---------- Supplied material ----------

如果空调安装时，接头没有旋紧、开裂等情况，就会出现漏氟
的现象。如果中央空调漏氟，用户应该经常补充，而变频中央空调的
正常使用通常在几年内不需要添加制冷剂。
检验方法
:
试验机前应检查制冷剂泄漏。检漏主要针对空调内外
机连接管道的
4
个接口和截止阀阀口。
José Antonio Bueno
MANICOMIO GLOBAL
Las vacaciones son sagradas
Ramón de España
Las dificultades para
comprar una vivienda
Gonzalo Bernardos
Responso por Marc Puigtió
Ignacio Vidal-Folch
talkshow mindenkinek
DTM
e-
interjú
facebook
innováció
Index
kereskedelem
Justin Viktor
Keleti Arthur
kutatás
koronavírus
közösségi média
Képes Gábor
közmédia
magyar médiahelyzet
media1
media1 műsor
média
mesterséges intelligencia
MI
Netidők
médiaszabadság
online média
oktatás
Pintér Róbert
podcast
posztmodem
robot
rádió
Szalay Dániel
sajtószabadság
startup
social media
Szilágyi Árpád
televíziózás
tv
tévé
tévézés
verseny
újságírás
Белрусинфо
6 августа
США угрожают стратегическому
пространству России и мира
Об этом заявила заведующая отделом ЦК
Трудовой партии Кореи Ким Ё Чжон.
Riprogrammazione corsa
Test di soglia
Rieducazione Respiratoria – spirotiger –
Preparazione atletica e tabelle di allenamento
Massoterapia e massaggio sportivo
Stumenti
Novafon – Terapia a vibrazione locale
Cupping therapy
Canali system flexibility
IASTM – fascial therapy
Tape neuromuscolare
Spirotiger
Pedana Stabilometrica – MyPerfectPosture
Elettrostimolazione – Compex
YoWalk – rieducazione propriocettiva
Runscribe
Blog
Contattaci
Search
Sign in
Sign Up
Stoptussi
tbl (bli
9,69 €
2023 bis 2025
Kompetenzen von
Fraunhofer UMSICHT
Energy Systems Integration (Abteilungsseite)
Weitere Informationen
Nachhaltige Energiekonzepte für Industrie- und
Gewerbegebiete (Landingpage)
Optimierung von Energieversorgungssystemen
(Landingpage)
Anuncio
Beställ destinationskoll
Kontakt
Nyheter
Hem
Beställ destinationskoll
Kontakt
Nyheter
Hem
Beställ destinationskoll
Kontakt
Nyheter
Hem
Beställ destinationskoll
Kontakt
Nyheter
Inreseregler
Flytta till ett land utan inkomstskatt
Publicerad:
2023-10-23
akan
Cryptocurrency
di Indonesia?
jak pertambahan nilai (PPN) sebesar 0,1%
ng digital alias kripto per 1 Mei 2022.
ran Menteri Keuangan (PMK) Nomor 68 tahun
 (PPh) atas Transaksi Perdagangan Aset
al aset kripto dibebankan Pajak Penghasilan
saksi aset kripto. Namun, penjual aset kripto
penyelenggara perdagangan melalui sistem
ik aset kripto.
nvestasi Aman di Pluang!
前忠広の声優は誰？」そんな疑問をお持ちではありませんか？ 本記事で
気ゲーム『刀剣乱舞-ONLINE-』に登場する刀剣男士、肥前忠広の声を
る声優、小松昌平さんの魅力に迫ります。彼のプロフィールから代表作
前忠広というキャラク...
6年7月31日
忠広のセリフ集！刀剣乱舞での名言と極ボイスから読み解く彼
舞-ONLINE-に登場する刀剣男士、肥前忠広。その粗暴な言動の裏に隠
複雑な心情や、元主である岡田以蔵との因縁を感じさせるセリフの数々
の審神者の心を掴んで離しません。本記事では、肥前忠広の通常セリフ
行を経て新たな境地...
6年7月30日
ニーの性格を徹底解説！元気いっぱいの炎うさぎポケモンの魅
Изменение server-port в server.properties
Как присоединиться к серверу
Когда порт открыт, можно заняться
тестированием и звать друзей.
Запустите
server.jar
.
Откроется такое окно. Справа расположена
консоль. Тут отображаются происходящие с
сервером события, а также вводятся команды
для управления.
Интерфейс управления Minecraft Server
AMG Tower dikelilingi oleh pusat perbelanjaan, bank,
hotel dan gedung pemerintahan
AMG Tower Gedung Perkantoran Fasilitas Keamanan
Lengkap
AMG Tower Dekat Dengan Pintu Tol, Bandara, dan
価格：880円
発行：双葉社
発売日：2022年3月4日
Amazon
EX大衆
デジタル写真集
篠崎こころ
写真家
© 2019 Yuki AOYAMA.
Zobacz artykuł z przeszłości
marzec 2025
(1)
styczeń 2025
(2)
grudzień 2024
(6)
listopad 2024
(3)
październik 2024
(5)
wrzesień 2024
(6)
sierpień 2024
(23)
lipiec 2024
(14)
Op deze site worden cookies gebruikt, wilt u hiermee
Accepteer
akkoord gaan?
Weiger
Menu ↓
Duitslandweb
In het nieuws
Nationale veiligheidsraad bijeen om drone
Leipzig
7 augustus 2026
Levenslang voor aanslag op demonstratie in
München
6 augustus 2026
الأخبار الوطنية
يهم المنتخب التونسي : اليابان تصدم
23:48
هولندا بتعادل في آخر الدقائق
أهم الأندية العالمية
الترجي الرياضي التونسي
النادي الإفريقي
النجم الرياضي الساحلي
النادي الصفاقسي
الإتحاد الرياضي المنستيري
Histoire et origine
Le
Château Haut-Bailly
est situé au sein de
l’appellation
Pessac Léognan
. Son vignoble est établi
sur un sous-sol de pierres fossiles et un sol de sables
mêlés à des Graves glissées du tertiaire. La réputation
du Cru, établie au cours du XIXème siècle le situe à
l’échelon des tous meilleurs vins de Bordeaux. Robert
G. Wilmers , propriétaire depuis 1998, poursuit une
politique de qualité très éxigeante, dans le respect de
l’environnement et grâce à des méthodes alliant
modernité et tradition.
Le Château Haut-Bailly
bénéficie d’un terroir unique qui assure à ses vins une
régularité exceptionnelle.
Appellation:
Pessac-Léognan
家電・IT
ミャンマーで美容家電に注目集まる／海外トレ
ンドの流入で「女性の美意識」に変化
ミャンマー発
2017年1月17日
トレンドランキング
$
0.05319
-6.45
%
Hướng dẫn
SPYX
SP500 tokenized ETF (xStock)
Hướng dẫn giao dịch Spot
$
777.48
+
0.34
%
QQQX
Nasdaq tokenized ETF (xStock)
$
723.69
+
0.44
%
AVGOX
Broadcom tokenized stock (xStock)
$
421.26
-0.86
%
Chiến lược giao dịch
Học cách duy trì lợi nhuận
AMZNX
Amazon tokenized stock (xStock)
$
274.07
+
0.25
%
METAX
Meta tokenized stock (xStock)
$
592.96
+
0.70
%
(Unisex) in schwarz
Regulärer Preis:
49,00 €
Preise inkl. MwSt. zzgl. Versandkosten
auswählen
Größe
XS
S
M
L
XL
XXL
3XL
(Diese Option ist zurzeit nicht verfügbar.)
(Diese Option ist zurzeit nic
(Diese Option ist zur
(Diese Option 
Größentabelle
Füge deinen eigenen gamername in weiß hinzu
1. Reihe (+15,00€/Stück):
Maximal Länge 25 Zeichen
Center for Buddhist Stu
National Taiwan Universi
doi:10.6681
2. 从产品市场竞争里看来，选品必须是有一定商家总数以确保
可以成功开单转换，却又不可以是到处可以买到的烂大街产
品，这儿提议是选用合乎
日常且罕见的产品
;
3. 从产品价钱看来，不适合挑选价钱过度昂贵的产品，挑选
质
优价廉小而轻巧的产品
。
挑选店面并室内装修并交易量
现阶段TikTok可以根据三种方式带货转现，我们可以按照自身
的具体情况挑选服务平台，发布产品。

----------

--- Required work ---
Word for word, quote all of the data above.

--- Answer to this problem ---
如果空调安装时，接头没有旋紧、开裂等情况，就会出现漏氟
的现象。如果中央空调漏氟，用户应该经常补充，而变频中央空调的
正常使用通常在几年内不需要添加制冷剂。
检验方法
:
试验机前应检查制冷剂泄漏。检漏主要针对空调内外
机连接管道的
4
个接口和截止阀阀口。
José Antonio Bueno
MANICOMIO GLOBAL
Las vacaciones son sagradas
Ramón de España
Las dificultades para
comprar una vivienda
Gonzalo Bernardos
Responso por Marc Puigtió
Ignacio Vidal-Folch
talkshow mindenkinek
DTM
e-
interjú
facebook
innováció
Index
kereskedelem
Justin Viktor
Keleti Arthur
kutatás
koronavírus
közösségi média
Képes Gábor
közmédia
magyar médiahelyzet
media1
media1 műsor
média
mesterséges intelligencia
MI
Netidők
médiaszabadság
online média
oktatás
Pintér Róbert
podcast
posztmodem
robot
rádió
Szalay Dániel
sajtószabadság
startup
social media
Szilágyi Árpád
televíziózás
tv
tévé
tévézés
verseny
újságírás
Белрусинфо
6 августа
США угрожают стратегическому
пространству России и мира
Об этом заявила заведующая отделом ЦК
Трудовой партии Кореи Ким Ё Чжон.
Riprogrammazione corsa
Test di soglia
Rieducazione Respiratoria – spirotiger –
Preparazione atletica e tabelle di allenamento
Massoterapia e massaggio sportivo
Stumenti
Novafon – Terapia a vibrazione locale
Cupping therapy
Canali system flexibility
IASTM – fascial therapy
Tape neuromuscolare
Spirotiger
Pedana Stabilometrica – MyPerfectPosture
Elettrostimolazione – Compex
YoWalk – rieducazione propriocettiva
Runscribe
Blog
Contattaci
Search
Sign in
Sign Up
Stoptussi
tbl (bli
9,69 €
2023 bis 2025
Kompetenzen von
Fraunhofer UMSICHT
Energy Systems Integration (Abteilungsseite)
Weitere Informationen
Nachhaltige Energiekonzepte für Industrie- und
Gewerbegebiete (Landingpage)
Optimierung von Energieversorgungssystemen
(Landingpage)
Anuncio
Beställ destinationskoll
Kontakt
Nyheter
Hem
Beställ destinationskoll
Kontakt
Nyheter
Hem
Beställ destinationskoll
Kontakt
Nyheter
Hem
Beställ destinationskoll
Kontakt
Nyheter
Inreseregler
Flytta till ett land utan inkomstskatt
Publicerad:
2023-10-23
akan
Cryptocurrency
di Indonesia?
jak pertambahan nilai (PPN) sebesar 0,1%
ng digital alias kripto per 1 Mei 2022.
ran Menteri Keuangan (PMK) Nomor 68 tahun
 (PPh) atas Transaksi Perdagangan Aset
al aset kripto dibebankan Pajak Penghasilan
saksi aset kripto. Namun, penjual aset kripto
penyelenggara perdagangan melalui sistem
ik aset kripto.
nvestasi Aman di Pluang!
前忠広の声優は誰？」そんな疑問をお持ちではありませんか？ 本記事で
気ゲーム『刀剣乱舞-ONLINE-』に登場する刀剣男士、肥前忠広の声を
る声優、小松昌平さんの魅力に迫ります。彼のプロフィールから代表作
前忠広というキャラク...
6年7月31日
忠広のセリフ集！刀剣乱舞での名言と極ボイスから読み解く彼
舞-ONLINE-に登場する刀剣男士、肥前忠広。その粗暴な言動の裏に隠
複雑な心情や、元主である岡田以蔵との因縁を感じさせるセリフの数々
の審神者の心を掴んで離しません。本記事では、肥前忠広の通常セリフ
行を経て新たな境地...
6年7月30日
ニーの性格を徹底解説！元気いっぱいの炎うさぎポケモンの魅
Изменение server-port в server.properties
Как присоединиться к серверу
Когда порт открыт, можно заняться
тестированием и звать друзей.
Запустите
server.jar
.
Откроется такое окно. Справа расположена
консоль. Тут отображаются происходящие с
сервером события, а также вводятся команды
для управления.
Интерфейс управления Minecraft Server
AMG Tower dikelilingi oleh pusat perbelanjaan, bank,
hotel dan gedung pemerintahan
AMG Tower Gedung Perkantoran Fasilitas Keamanan
Lengkap
AMG Tower Dekat Dengan Pintu Tol, Bandara, dan
価格：880円
発行：双葉社
発売日：2022年3月4日
Amazon
EX大衆
デジタル写真集
篠崎こころ
写真家
© 2019 Yuki AOYAMA.
Zobacz artykuł z przeszłości
marzec 2025
(1)
styczeń 2025
(2)
grudzień 2024
(6)
listopad 2024
(3)
październik 2024
(5)
wrzesień 2024
(6)
sierpień 2024
(23)
lipiec 2024
(14)
Op deze site worden cookies gebruikt, wilt u hiermee
Accepteer
akkoord gaan?
Weiger
Menu ↓
Duitslandweb
In het nieuws
Nationale veiligheidsraad bijeen om drone
Leipzig
7 augustus 2026
Levenslang voor aanslag op demonstratie in
München
6 augustus 2026
الأخبار الوطنية
يهم المنتخب التونسي : اليابان تصدم
23:48
هولندا بتعادل في آخر الدقائق
أهم الأندية العالمية
الترجي الرياضي التونسي
النادي الإفريقي
النجم الرياضي الساحلي
النادي الصفاقسي
الإتحاد الرياضي المنستيري
Histoire et origine
Le
Château Haut-Bailly
est situé au sein de
l’appellation
Pessac Léognan
. Son vignoble est établi
sur un sous-sol de pierres fossiles et un sol de sables
mêlés à des Graves glissées du tertiaire. La réputation
du Cru, établie au cours du XIXème siècle le situe à
l’échelon des tous meilleurs vins de Bordeaux. Robert
G. Wilmers , propriétaire depuis 1998, poursuit une
politique de qualité très éxigeante, dans le respect de
l’environnement et grâce à des méthodes alliant
modernité et tradition.
Le Château Haut-Bailly
bénéficie d’un terroir unique qui assure à ses vins une
régularité exceptionnelle.
Appellation:
Pessac-Léognan
家電・IT
ミャンマーで美容家電に注目集まる／海外トレ
ンドの流入で「女性の美意識」に変化
ミャンマー発
2017年1月17日
トレンドランキング
$
0.05319
-6.45
%
Hướng dẫn
SPYX
SP500 tokenized ETF (xStock)
Hướng dẫn giao dịch Spot
$
777.48
+
0.34
%
QQQX
Nasdaq tokenized ETF (xStock)
$
723.69
+
0.44
%
AVGOX
Broadcom tokenized stock (xStock)
$
421.26
-0.86
%
Chiến lược giao dịch
Học cách duy trì lợi nhuận
AMZNX
Amazon tokenized stock (xStock)
$
274.07
+
0.25
%
METAX
Meta tokenized stock (xStock)
$
592.96
+
0.70
%
(Unisex) in schwarz
Regulärer Preis:
49,00 €
Preise inkl. MwSt. zzgl. Versandkosten
auswählen
Größe
XS
S
M
L
XL
XXL
3XL
(Diese Option ist zurzeit nicht verfügbar.)
(Diese Option ist zurzeit nic
(Diese Option ist zur
(Diese Option 
Größentabelle
Füge deinen eigenen gamername in weiß hinzu
1. Reihe (+15,00€/Stück):
Maximal Länge 25 Zeichen
Center for Buddhist Stu
National Taiwan Universi
doi:10.6681
2. 从产品市场竞争里看来，选品必须是有一定商家总数以确保
可以成功开单转换，却又不可以是到处可以买到的烂大街产
品，这儿提议是选用合乎
日常且罕见的产品
;
3. 从产品价钱看来，不适合挑选价钱过度昂贵的产品，挑选
质
优价廉小而轻巧的产品
。
挑选店面并室内装修并交易量
现阶段TikTok可以根据三种方式带货转现，我们可以按照自身
的具体情况挑选服务平台，发布产品。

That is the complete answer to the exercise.